Task details: Your answer should repeat exactly the lines from the one holding "Data Deletion" through the end of the data, and it should contain no pictures.

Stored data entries
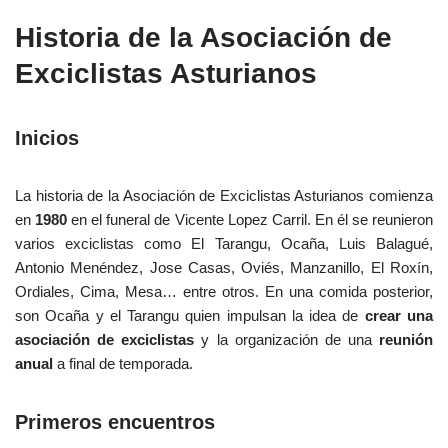
Historia de la Asociación de
Exciclistas Asturianos
Inicios
La historia de la Asociación de Exciclistas Asturianos comienza
en
1980
en el funeral de Vicente Lopez Carril. En él se reunieron
varios exciclistas como El Tarangu, Ocaña, Luis Balagué,
Antonio Menéndez, Jose Casas, Oviés, Manzanillo, El Roxín,
Ordiales, Cima, Mesa… entre otros. En una comida posterior,
son Ocaña y el Tarangu quien impulsan la idea de
crear una
asociación de exciclistas
y la organización de una
reunión
anual
a final de temporada.
Primeros encuentros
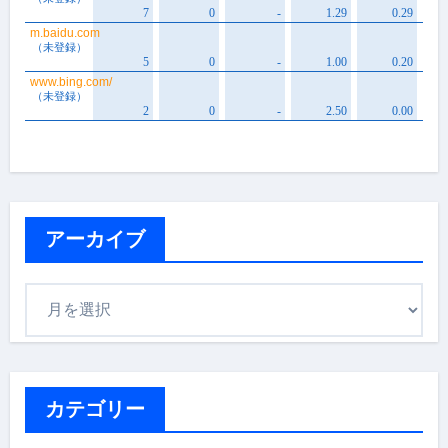
アーカイブ
ア
ー
カ
イ
ブ
カテゴリー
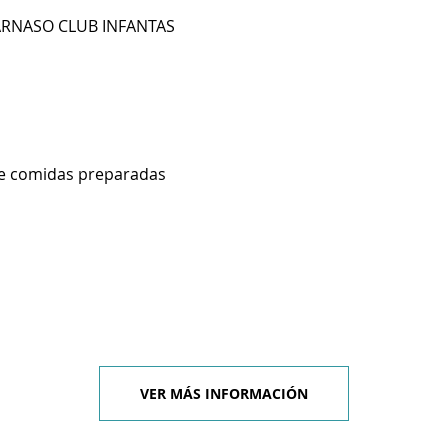
PARNASO CLUB INFANTAS
de comidas preparadas
VER MÁS INFORMACIÓN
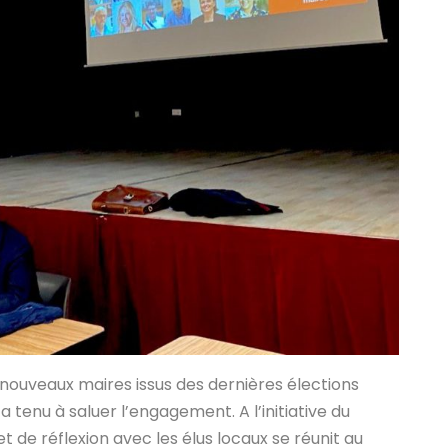
 nouveaux maires issus des dernières élections
tenu à saluer l’engagement. A l’initiative du
 de réflexion avec les élus locaux se réunit au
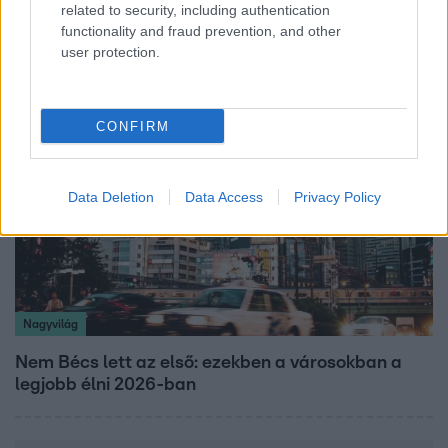
related to security, including authentication
Rubint Réka: A mai napig nem jött vissza a 100%-
functionality and fraud prevention, and other
os tüdőkapacitásom
user protection.
CONFIRM
Data Deletion
Data Access
Privacy Policy
Nagyvilág
Nem Bécs lett az első: ezekben a városokban a
legjobb élni 2026-ban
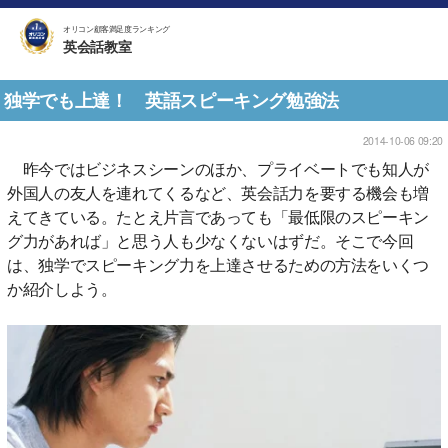
オリコン顧客満足度ランキング
英会話教室
独学でも上達！ 英語スピーキング勉強法
2014-10-06 09:20
昨今ではビジネスシーンのほか、プライベートでも知人が
外国人の友人を連れてくるなど、英会話力を要する機会も増
えてきている。たとえ片言であっても「最低限のスピーキン
グ力があれば」と思う人も少なくないはずだ。そこで今回
は、独学でスピーキング力を上達させるための方法をいくつ
か紹介しよう。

Answer to this task:
Data Deletion
Data Access
Privacy Policy
Nagyvilág
Nem Bécs lett az első: ezekben a városokban a
legjobb élni 2026-ban
オリコン顧客満足度ランキング
英会話教室
独学でも上達！ 英語スピーキング勉強法
2014-10-06 09:20
昨今ではビジネスシーンのほか、プライベートでも知人が
外国人の友人を連れてくるなど、英会話力を要する機会も増
えてきている。たとえ片言であっても「最低限のスピーキン
グ力があれば」と思う人も少なくないはずだ。そこで今回
は、独学でスピーキング力を上達させるための方法をいくつ
か紹介しよう。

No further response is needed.